Certes, sur le chemin de la construction européenne, nous nous heurterons régulièrement au mur obstiné des romantismes nationaux concurrents, dans les Balkans. Cependant, ce mur n’est pas infranchissable : la Commission européenne peut se montrer plus ferme et plus cohérente à l’égard des décideurs macédoniens. Les États membres peuvent encourager et partager leur expérience en matière d’État plurinational. Les autres organisations internationales ne doivent pas hésiter à exposer le fait que la Macédoine du Nord compte, en ces temps troublés par la guerre, et que sa qualité d’État candidat est non seulement méritée, mais aussi profitable.
[1] Du mois de juin 2022, lorsque la position commune et le cadre de négociation de l'Union ont été divulgués à l'opinion publique macédonienne, au 16 juillet 2022, date à laquelle le gouvernement a accepté la soi-disant « proposition française ».
[2] A l’issue du premier tour de ce scrutin, Gordana Siljanovska Davkova VMRO-DPMNE est arrivée en tête avec 40,09% des suffrages, devant Stevo Pendarovski 19,93% et Bujar Osmani avec 13,34%. Le taux de participation a été de 49,75%. Voir aussi le Rapport de l’OSCE.
[3] L’ancien Premier ministre de 2006 à 2016 est actuellement réfugié en Hongrie.
[4] Accord de Prespa qui prévoit de rebaptiser l’Ancienne République yougoslave de Macédoine (ARYM) en République de Macédoine du Nord.

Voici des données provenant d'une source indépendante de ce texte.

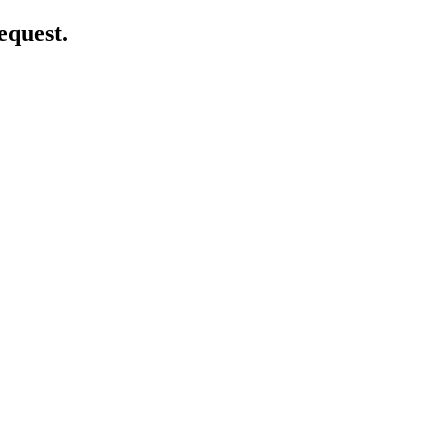
equest.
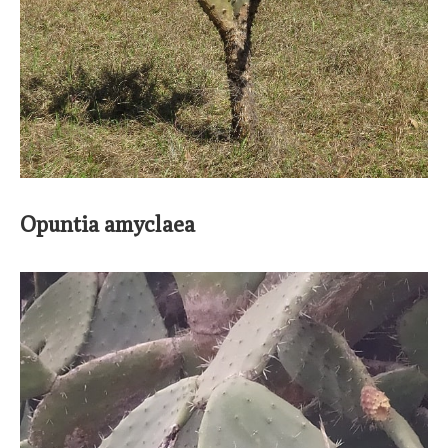
Opuntia amyclaea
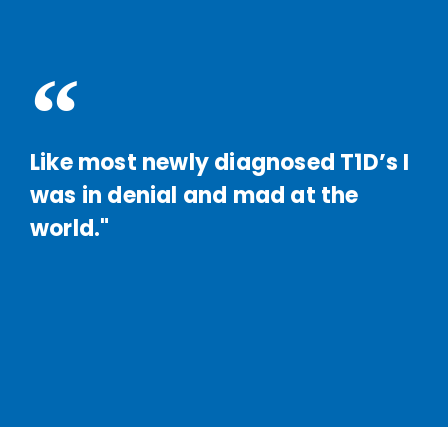
Like most newly diagnosed T1D’s I
was in denial and mad at the
world."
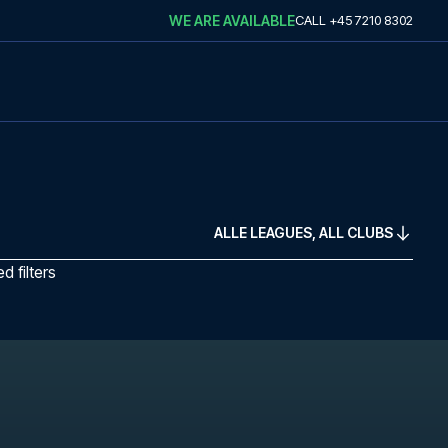
WE ARE AVAILABLE
CALL
+45 7210 8302
ALLE LEAGUES, ALL CLUBS
 filters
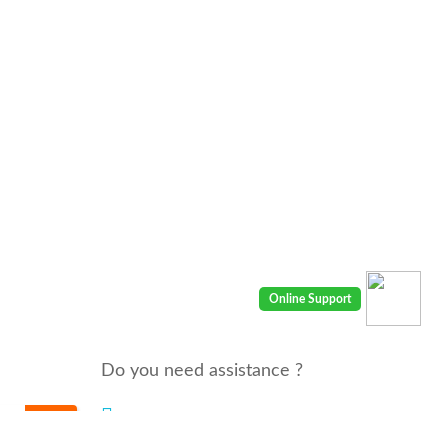
Do you need assistance ?
We are there for you 24/7
Call us : 00968 91410400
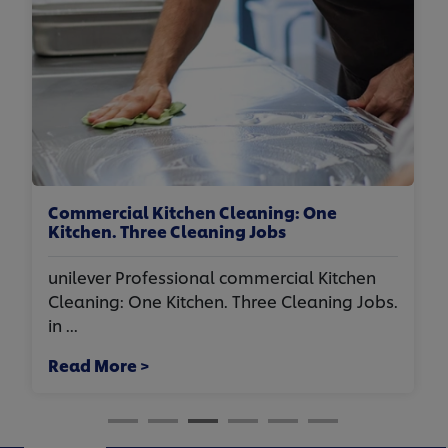
Commercial Kitchen Cleaning: One
Kitchen. Three Cleaning Jobs
unilever Professional commercial Kitchen
Cleaning: One Kitchen. Three Cleaning Jobs.
in ...
Read More >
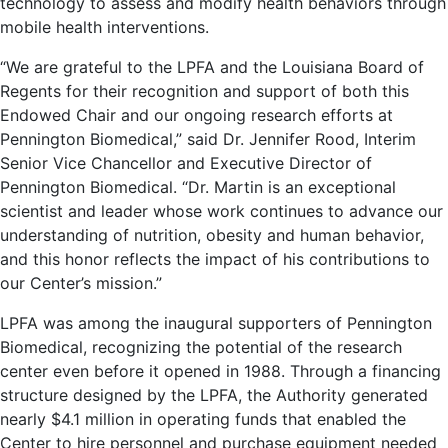
technology to assess and modify health behaviors through
mobile health interventions.
“We are grateful to the LPFA and the Louisiana Board of
Regents for their recognition and support of both this
Endowed Chair and our ongoing research efforts at
Pennington Biomedical,” said Dr. Jennifer Rood, Interim
Senior Vice Chancellor and Executive Director of
Pennington Biomedical. “Dr. Martin is an exceptional
scientist and leader whose work continues to advance our
understanding of nutrition, obesity and human behavior,
and this honor reflects the impact of his contributions to
our Center’s mission.”
LPFA was among the inaugural supporters of Pennington
Biomedical, recognizing the potential of the research
center even before it opened in 1988. Through a financing
structure designed by the LPFA, the Authority generated
nearly $4.1 million in operating funds that enabled the
Center to hire personnel and purchase equipment needed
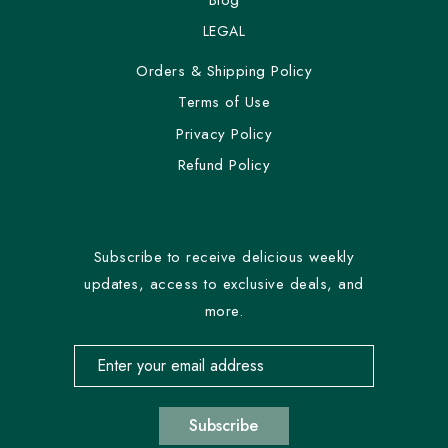
LEGAL
Orders & Shipping Policy
Terms of Use
Privacy Policy
Refund Policy
Subscribe to receive delicious weekly
updates, access to exclusive deals, and
more.
Email address for newsletter subscription
Subscribe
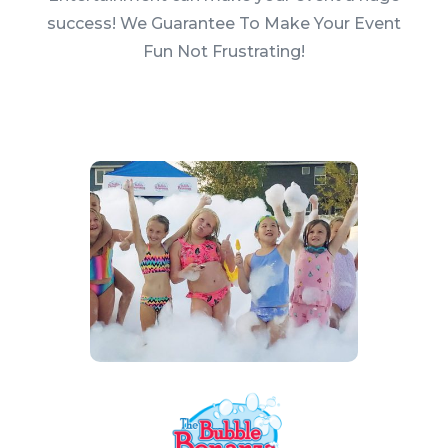
success! We Guarantee To Make Your Event
Fun Not Frustrating!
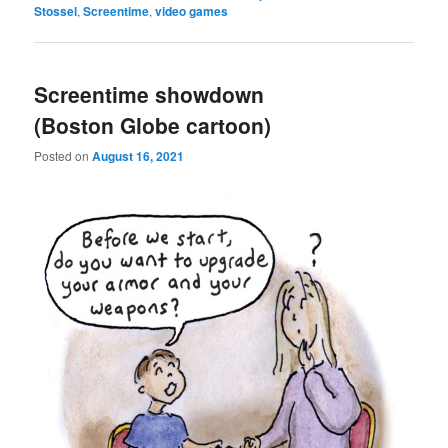
Stossel
,
Screentime
,
video games
Screentime showdown
(Boston Globe cartoon)
Posted on
August 16, 2021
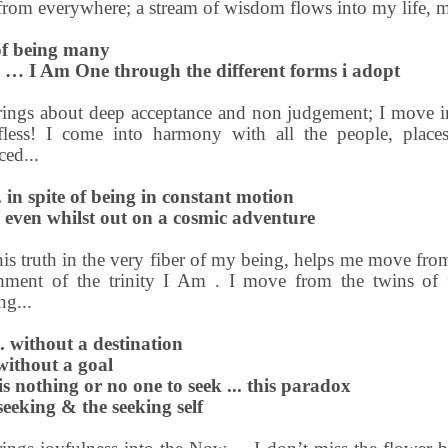
from everywhere; a stream of wisdom flows into my life, 
 of being many
y … I Am One through the different forms i adopt
ings about deep acceptance and non judgement; I move int
lfless! I come into harmony with all the people, place
ced...
.. in spite of being in constant motion
 even whilst out on a cosmic adventure
his truth in the very fiber of my being, helps me move fr
chment of the trinity I Am . I move from the twins of 
ng...
. without a destination
 without a goal
s nothing or no one to seek ... this paradox
eeking & the seeking self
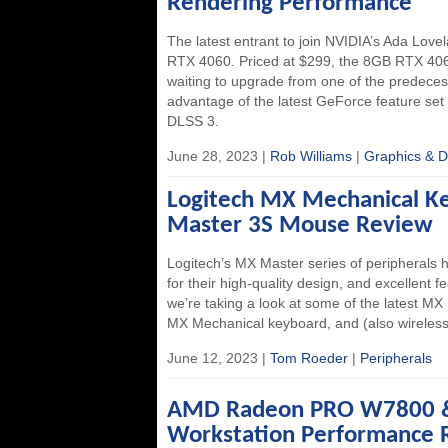
Rendering Performance
The latest entrant to join NVIDIA’s Ada Love
RTX 4060. Priced at $299, the 8GB RTX 406
waiting to upgrade from one of the predeces
advantage of the latest GeForce feature set 
DLSS 3.
June 28, 2023 |
Rob Williams
|
Graphics & D
Logitech MX Mechanical 
Master 3S Mouse Review
Logitech’s MX Master series of peripherals 
for their high-quality design, and excellent fe
we’re taking a look at some of the latest MX
MX Mechanical keyboard, and (also wirele
June 12, 2023 |
Tom Roeder
|
Peripherals
AMD Radeon PRO W7800 
Workstation Performance 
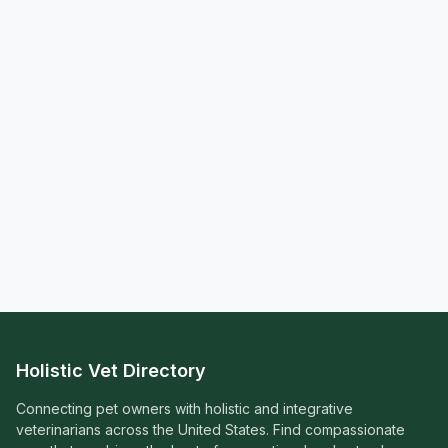
Holistic Vet Directory
Connecting pet owners with holistic and integrative
veterinarians across the United States. Find compassionate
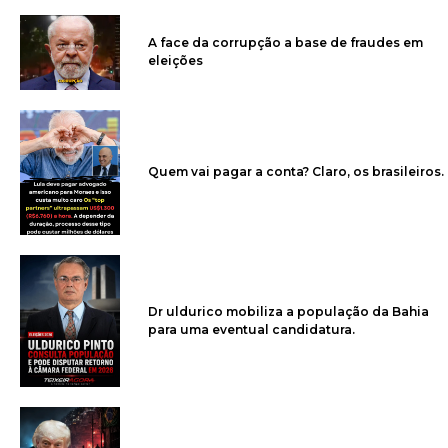
A face da corrupção a base de fraudes em
eleições
Quem vai pagar a conta? Claro, os brasileiros.
Dr uldurico mobiliza a população da Bahia
para uma eventual candidatura.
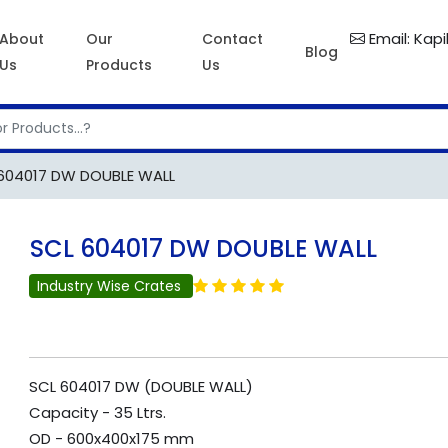
Email: Kap
About
Our
Contact
Blog
Us
Products
Us
604017 DW DOUBLE WALL
SCL 604017 DW DOUBLE WALL
Industry Wise Crates
SCL 604017 DW (DOUBLE WALL)
Capacity - 35 Ltrs.
OD - 600x400x175 mm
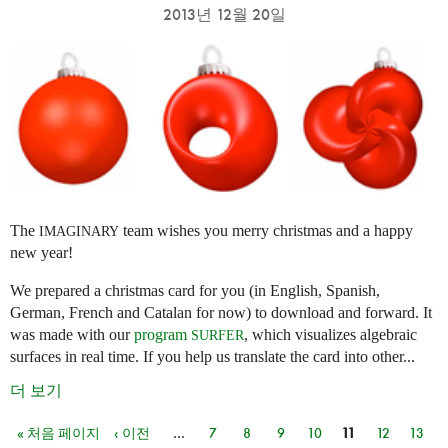
2013년 12월 20일
The
team wishes you merry christmas and a happy
IMAGINARY
new year!
We prepared a christmas card for you (in English, Spanish,
German, French and Catalan for now) to download and forward. It
was made with our
program
, which visualizes algebraic
SURFER
surfaces in real time. If you help us translate the card into other...
더 보기
« 처음 페이지
‹ 이전
…
7
8
9
10
11
12
13
페이지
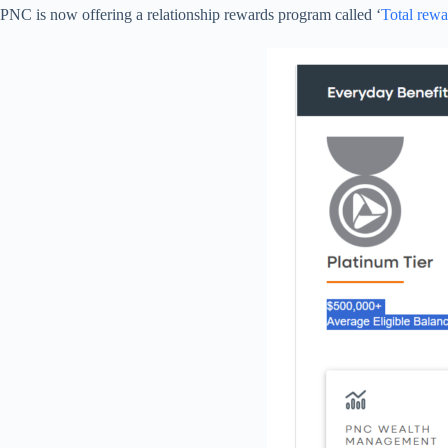
PNC is now offering a relationship rewards program called ‘
Total rewa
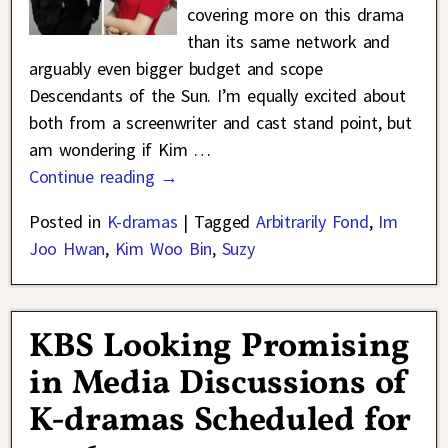
covering more on this drama
than its same network and
arguably even bigger budget and scope
Descendants of the Sun. I’m equally excited about
both from a screenwriter and cast stand point, but
am wondering if Kim
…
Continue reading →
Posted in
K-dramas
|
Tagged
Arbitrarily Fond
,
Im
Joo Hwan
,
Kim Woo Bin
,
Suzy
KBS Looking Promising
in Media Discussions of
K-dramas Scheduled for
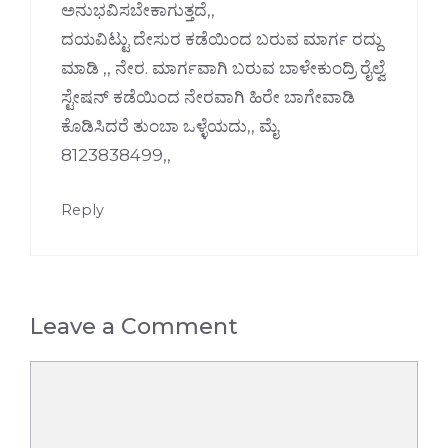
ಅನುಭವಿಸಬೇಕಾಗುತ್ತದೆ,,
ದಯವಿಟ್ಟು ದೇಸುರ ಕಡೆಯಿಂದ ಬರುವ ಮಾರ್ಗ ರದ್ದು
ಮಾಡಿ ,, ನೇರ. ಮಾರ್ಗವಾಗಿ ಬರುವ ಬಾಳೇಕುಂದ್ರಿ ರೈಲ್ವೆ
ಸ್ಟೇಷನ್ ಕಡೆಯಿಂದ ನೇರವಾಗಿ ಹಿರೇ ಬಾಗೇವಾಡಿ
ಕೊಡಿಸಿದರೆ ತುಂಬಾ ಒಳ್ಳೆಯದು,, ಮೈ
8123838499,,
Reply
Leave a Comment
Comment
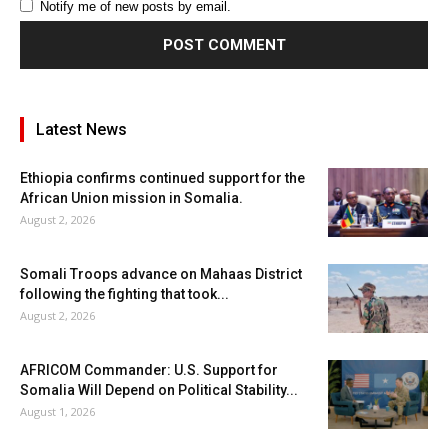
Notify me of new posts by email.
Latest News
Ethiopia confirms continued support for the
African Union mission in Somalia.
August 2, 2026
Somali Troops advance on Mahaas District
following the fighting that took...
August 2, 2026
AFRICOM Commander: U.S. Support for
Somalia Will Depend on Political Stability...
August 1, 2026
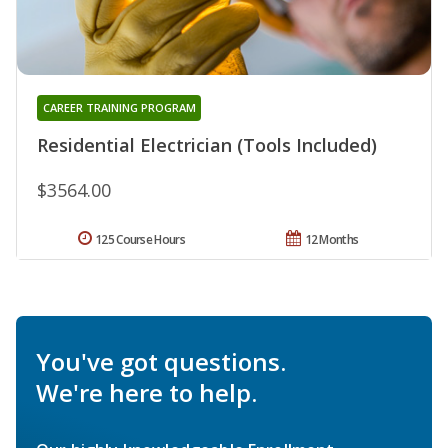
CAREER TRAINING PROGRAM
Residential Electrician (Tools Included)
$3564.00
125 Course Hours
12 Months
You've got questions.
We're here to help.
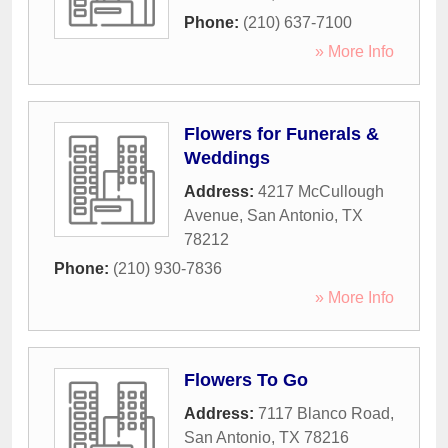
Phone:
(210) 637-7100
» More Info
Flowers for Funerals &
Weddings
Address:
4217 McCullough
Avenue
,
San Antonio
,
TX
78212
Phone:
(210) 930-7836
» More Info
Flowers To Go
Address:
7117 Blanco Road
,
San Antonio
,
TX
78216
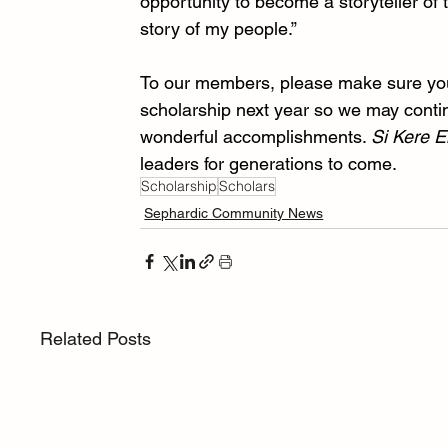
opportunity to become a storyteller of
story of my people.” 
To our members, please make sure you, 
scholarship next year so we may conti
wonderful accomplishments. 
Si Kere E
leaders for generations to come. 
Scholarship
Scholars
Sephardic Community News
Related Posts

[5] Discours d’Ursula von der Leyen à Skopje, le 30 octobre 2023 : « (...) assurer une administration publique efficace, des finances publiques saines et un meilleur environnement des entreprises. Il est également essentiel de poursuivre les réformes en faveur de l'indépendance du pouvoir judiciaire et de lutter contre la corruption. Toutes ces réformes doivent être menées pour garantir des conditions de concurrence équitables entre le marché unique européen et le marché commun des Balkans occidentaux ».
[6] Cette autodéfinition a tellement surpris qu’elle a été accueillie avec scepticisme, voire condescendance. En d’autres termes, la Commission serait incapable – ou ne devrait pas s'aventurer – à agir en tant qu’acteur géopolitique si l’on en croit Nicole Koenig, “The ‘Geopolitical’ European Commission and its Pitfalls”, IWM - Vienna Blog, Nous prenons personnellement position contre cette idée.
[7] En témoigne par exemple la stratégie 2030 du nouvel Espace européen de la recherche qui souligne le lien indissociable entre l'innovation, la croissance économique et la pertinence géopolitique mondiale.
[8] Les fonds sont votés, versés aux États candidats mais il n’y a pas d’obligation d’avoir adopté une législation conforme à l’acquis communautaire pour recevoir de nouveau ces fonds de soutien, l’année suivante. Il n’y a pas de conditionnalité pour le versement des fonds de préadhésion.